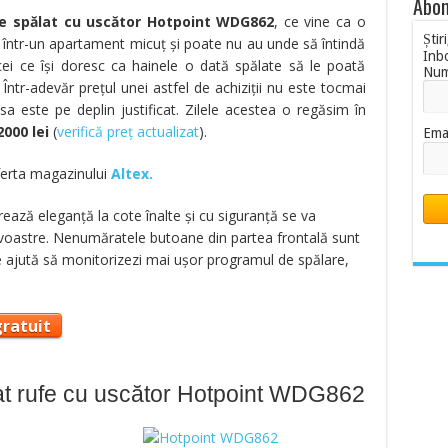
Abon
e spălat cu uscător Hotpoint WDG862
, ce vine ca o
Știr
c într-un apartament micuț și poate nu au unde să întindă
Inb
cei ce își doresc ca hainele o dată spălate să le poată
Nu
Într-adevăr prețul unei astfel de achiziții nu este tocmai
 sa este pe deplin justificat. Zilele acestea o regăsim în
000 lei
(
verifică preț actualizat
).
Ema
oferta magazinului
Altex.
ează eleganță la cote înalte și cu siguranță se va
ei voastre. Nenumăratele butoane din partea frontală sunt
e ajută să monitorizezi mai ușor programul de spălare,
ratuit
t rufe cu uscător Hotpoint WDG862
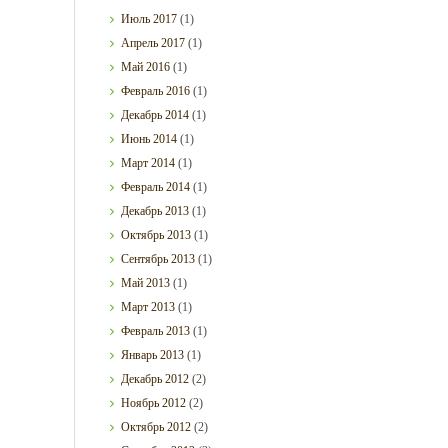
Июль
2017
(1)
Апрель
2017
(1)
Май
2016
(1)
Февраль
2016
(1)
Декабрь
2014
(1)
Июнь
2014
(1)
Март
2014
(1)
Февраль
2014
(1)
Декабрь
2013
(1)
Октябрь
2013
(1)
Сентябрь
2013
(1)
Май
2013
(1)
Март
2013
(1)
Февраль
2013
(1)
Январь
2013
(1)
Декабрь
2012
(2)
Ноябрь
2012
(2)
Октябрь
2012
(2)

#####

**Exercise objective**
Return all of the lines above without alteration, minus the pictures.

**Task output**
Abon
e spălat cu uscător Hotpoint WDG862
, ce vine ca o
Știr
c într-un apartament micuț și poate nu au unde să întindă
Inb
cei ce își doresc ca hainele o dată spălate să le poată
Nu
Într-adevăr prețul unei astfel de achiziții nu este tocmai
 sa este pe deplin justificat. Zilele acestea o regăsim în
000 lei
(
verifică preț actualizat
).
Ema
oferta magazinului
Altex.
ează eleganță la cote înalte și cu siguranță se va
ei voastre. Nenumăratele butoane din partea frontală sunt
e ajută să monitorizezi mai ușor programul de spălare,
ratuit
t rufe cu uscător Hotpoint WDG862
Июль
2017
(1)
Апрель
2017
(1)
Май
2016
(1)
Февраль
2016
(1)
Декабрь
2014
(1)
Июнь
2014
(1)
Март
2014
(1)
Февраль
2014
(1)
Декабрь
2013
(1)
Октябрь
2013
(1)
Сентябрь
2013
(1)
Май
2013
(1)
Март
2013
(1)
Февраль
2013
(1)
Январь
2013
(1)
Декабрь
2012
(2)
Ноябрь
2012
(2)
Октябрь
2012
(2)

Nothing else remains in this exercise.